For more thorough assessment of developed criterion we used datasets from the NIPS Feature Selection Challenge [23] (MADELON and GISETTE) and UCI repository [24] (BREAST and MUSK). NIPS datasets consist of training sets (2000 observations for MADELON and 6000 for GISETTE) and validation sets (600 observations for MADELON and 1000 for GISETTE), whereas for UCI datasets we used 10-fold cross-validation in order to calculate error rates. We carried out the same experiment as that described in [18, Sect. 6.1]. In addition to methods considered in [18] we investigate the performance of the proposed method IIFS. Each criterion was used to generate a ranking for the top features. Then the original datasets were used to classify the validation data. As in [18] we used kNN method with \(k=3\) neighbours as a classifier. As an evaluation measure we considered Balanced Error Rate defined as

$$\begin{aligned} BER = 1 - 0.5 \cdot (\frac{TP}{TP+FN} + \frac{TN}{TN+FP}), \end{aligned}$$
(28)

where TPTNFPFN denote true positives, true negatives, false positives and false negatives, respectively. Results of our experiments are presented in Fig. 2. We only present curves corresponding to plug-in estimator as knn-based entropy estimator worked much worse in this case possibly due to a prior discretization of the original data. For MADELON and MUSK datasets there is no significant improvement of IIFS compared to CIFE and JMI. So we may conclude that considering interactions of order higher than 3 does not improve the performance in this case. Note that for MADELON interactions play an important role; the methods which do not take into account interactions at all (MIFS and MRMR) fail.
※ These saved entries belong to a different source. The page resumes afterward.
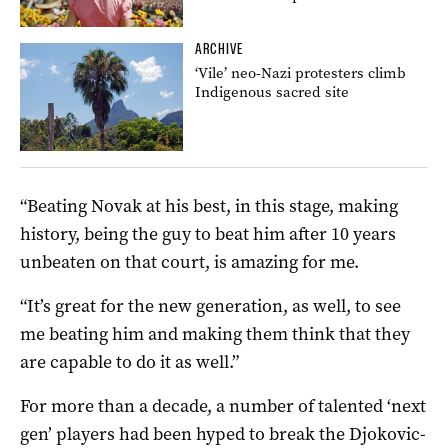
ARCHIVE
‘Vile’ neo-Nazi protesters climb
Indigenous sacred site
“Beating Novak at his best, in this stage, making
history, being the guy to beat him after 10 years
unbeaten on that court, is amazing for me.
“It’s great for the new generation, as well, to see
me beating him and making them think that they
are capable to do it as well.”
For more than a decade, a number of talented ‘next
gen’ players had been hyped to break the Djokovic-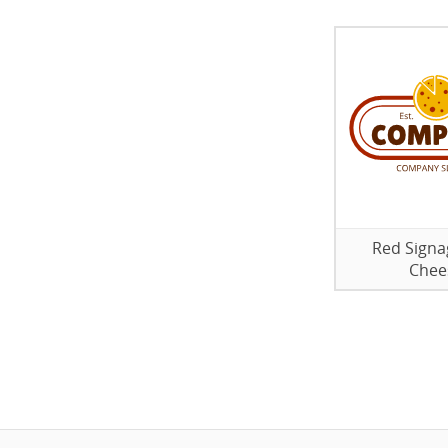
Red Signa
Chee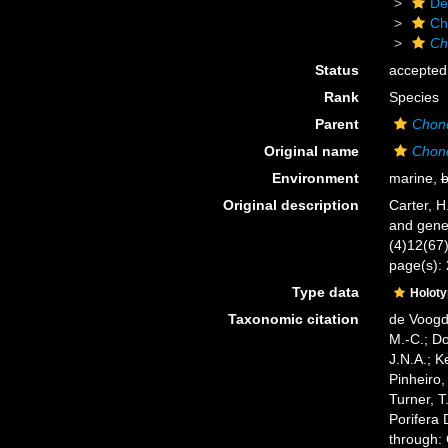
De
Ch
Ch
Status
accepted
Rank
Species
Parent
Chond
Original name
Chond
Environment
marine,
b
Original description
Carter, H
and gene
(4)12(67):
page(s): 
Type data
Holot
Taxonomic citation
de Voogd,
M.-C.; D
J.N.A.; K
Pinheiro,
Turner, T
Porifera
through: 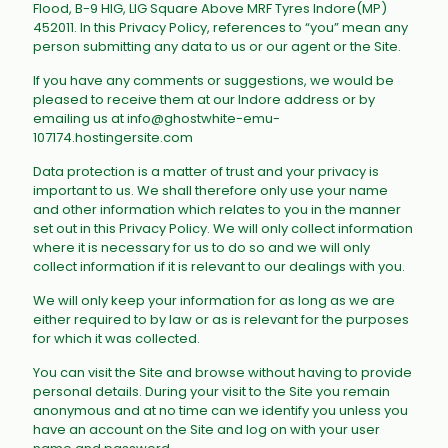
Flood, B-9 HIG, LIG Square Above MRF Tyres Indore(MP)
452011
. In this Privacy Policy, references to “you” mean any
person submitting any data to us or our agent or the Site.
If you have any comments or suggestions, we would be
pleased to receive them at our Indore address or by
emailing us at info@ghostwhite-emu-
107174.hostingersite.com
Data protection is a matter of trust and your privacy is
important to us. We shall therefore only use your name
and other information which relates to you in the manner
set out in this Privacy Policy. We will only collect information
where it is necessary for us to do so and we will only
collect information if it is relevant to our dealings with you.
We will only keep your information for as long as we are
either required to by law or as is relevant for the purposes
for which it was collected.
You can visit the Site and browse without having to provide
personal details. During your visit to the Site you remain
anonymous and at no time can we identify you unless you
have an account on the Site and log on with your user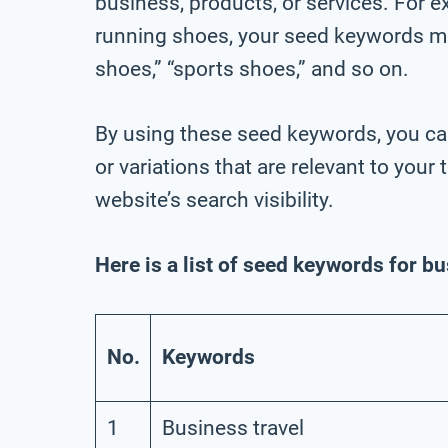
business, products, or services. For ex
running shoes, your seed keywords mig
shoes,” “sports shoes,” and so on.
By using these seed keywords, you ca
or variations that are relevant to you
website’s search visibility.
Here is a list of seed keywords for b
No.
Keywords
1
Business travel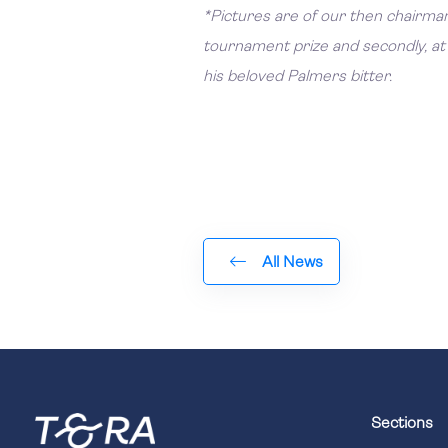
*Pictures are of our then chairman
tournament prize and secondly, at 
his beloved Palmers bitter.
All News
Sections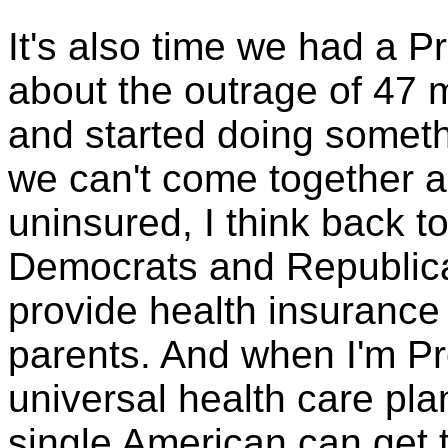
It's also time we had a P
about the outrage of 47 
and started doing someth
we can't come together a
uninsured, I think back t
Democrats and Republicans
provide health insurance
parents. And when I'm Pre
universal health care pla
single American can get 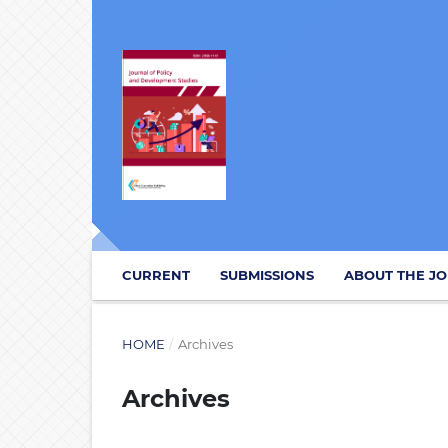
CURRENT
SUBMISSIONS
ABOUT THE J
HOME
/
Archives
Archives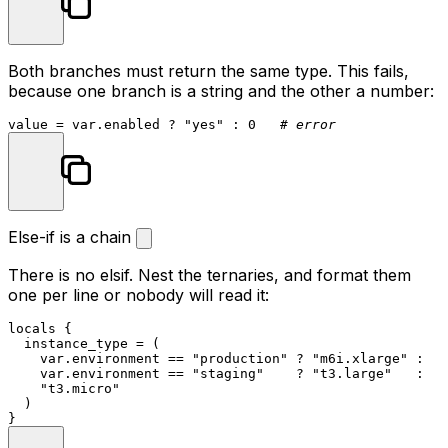
Both branches must return the same type. This fails,
because one branch is a string and the other a number:
value = var.enabled ? 
"yes"
 : 
0
# error
Else-if is a chain
There is no
elsif
. Nest the ternaries, and format them
one per line or nobody will read it:
locals
 {

  instance_type = (

    var.environment == 
"production"
 ? 
"m6i.xlarge"
 :

    var.environment == 
"staging"
    ? 
"t3.large"
   :

"t3.micro"
  )
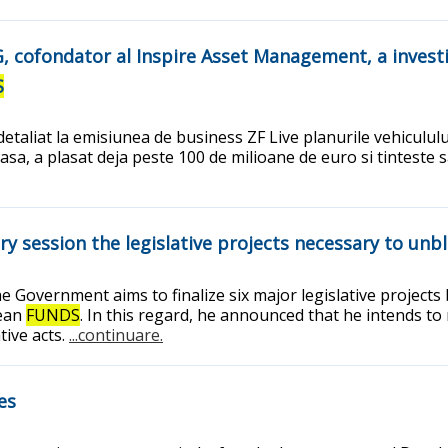
AG, cofondator al Inspire Asset Management, a invest
S
etaliat la emisiunea de business ZF Live planurile vehicululu
, a plasat deja peste 100 de milioane de euro si tinteste sa
 session the legislative projects necessary to unb
he Government aims to finalize six major legislative project
pean
FUNDS
. In this regard, he announced that he intends to
tive acts.
...continuare.
es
For GISETTE dataset the proposed criterion IIFS has the lowest error rate when the number of features varies between 20 and 100. For BREAST IIFS is also a winner. This suggests that taking into account high-order interactions helps in these cases. Interestingly, for GISETTE and BREAST, IIFS is significantly better than CIFE, which additionally indicates that including 4-way interaction term improves the performance. The computational times for IIFS are longer than for competitors (see Table 3) which is a price for taking into account high-order interactions. Note however that the times for IIFS, although longer than for CIFE, are of the same order.

6 Conclusions

In this paper we presented a novel feature selection method, named IIFS. Feature selection score in IIFS, based on interaction information, is derived from so-called Möbius representation of joint mutual information. Our method in an extension of CIFE criterion consisting in taking into account 4-way interaction terms. We discussed theoretical properties of 4-way interaction information (Theorem 1) as well as feature selection methods: CIFE and IIFS (Theorem 2). The numerical experiments for artificial datasets show that there is no significant difference between IIFS, JMI and CIFE when only the interactions of order up to 3 are present. This means that estimation of absent 4-way interactions does not cause significant deterioration of IIFS performance. In the case when 4-way interactions occur IIFS is significantly superior to other methods. Future work will include the development of methods considering high-order interactions as well as the comparison of IIFS with such methods, for example with a novel method proposed in [25].